Page 22 of Saint Jack


  “Gosh that feels good.” I closed my eyes, enjoying it, feeling my muscles unknot.

  —breath control’s very important. Take a deep breath—way down. Beautiful. Now let it out real slow, and twist—

  “Hop off, Thelma,” I said. I went over and looked through the view finder. The general crouched next to the girl in the bikini who was stretched out and making loud sounds of breathing. I snapped two pictures.

  Thelma had stripped, and bare, seemed serious and businesslike, her nakedness like a uniform. She saddled herself on the small of my back and dug her knuckles against my ribs, and then went through the kneading and pinching routine again, neck, shoulders, and spine, warming me all the way down to my kidneys.

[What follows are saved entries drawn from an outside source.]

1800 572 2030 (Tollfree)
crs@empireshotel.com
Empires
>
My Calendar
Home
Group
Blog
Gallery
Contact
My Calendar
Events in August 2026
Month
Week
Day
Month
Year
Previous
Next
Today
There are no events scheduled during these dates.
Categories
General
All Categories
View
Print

  “Gorgeous,” I said. Her knees were tight against my ribs, and still she rode me, jogging slightly as she massaged.

  —that’s what we call the crawl. Now let me show you the breast stroke. This is a very useful one. All you have to do—

  “Picture,” I said, and Thelma slid off. I wound the film and shot.

  “Turn over,” said Thelma when I crept onto the bed again.

  “Hey, wait a minute—”

  But she had already unbuckled my belt, and laughing softly, explored me as she shoved my trousers down to my ankles.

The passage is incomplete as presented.